**Your objective**
Please return every line of the records below that holds the word "click".

──────── Record set

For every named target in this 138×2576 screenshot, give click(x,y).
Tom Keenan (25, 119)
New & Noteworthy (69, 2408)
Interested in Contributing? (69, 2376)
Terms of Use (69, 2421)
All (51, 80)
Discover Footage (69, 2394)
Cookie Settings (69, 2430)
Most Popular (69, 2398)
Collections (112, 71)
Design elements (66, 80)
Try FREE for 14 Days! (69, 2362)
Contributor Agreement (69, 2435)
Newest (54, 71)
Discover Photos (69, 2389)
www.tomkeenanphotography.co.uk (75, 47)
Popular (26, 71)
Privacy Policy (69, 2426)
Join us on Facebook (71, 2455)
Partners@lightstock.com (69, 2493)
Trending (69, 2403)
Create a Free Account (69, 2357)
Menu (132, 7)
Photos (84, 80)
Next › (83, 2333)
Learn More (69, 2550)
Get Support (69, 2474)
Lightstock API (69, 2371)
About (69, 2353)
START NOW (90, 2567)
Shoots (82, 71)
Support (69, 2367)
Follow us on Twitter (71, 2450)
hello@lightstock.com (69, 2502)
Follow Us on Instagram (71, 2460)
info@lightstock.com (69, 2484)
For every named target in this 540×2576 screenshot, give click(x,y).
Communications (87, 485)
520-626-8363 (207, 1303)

────────────────
──────── Record set

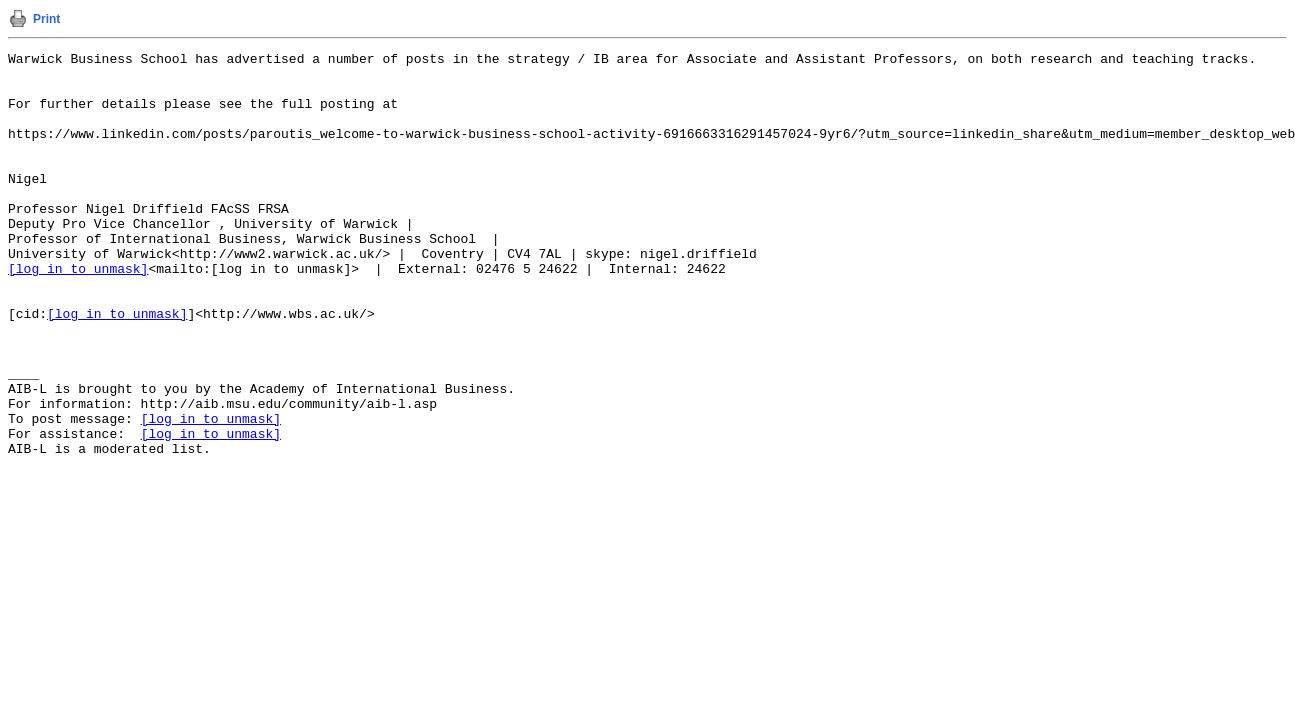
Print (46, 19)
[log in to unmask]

────────────────

**Exercise output**
For every named target in this 138×2576 screenshot, give click(x,y).
For every named target in this 540×2576 screenshot, give click(x,y).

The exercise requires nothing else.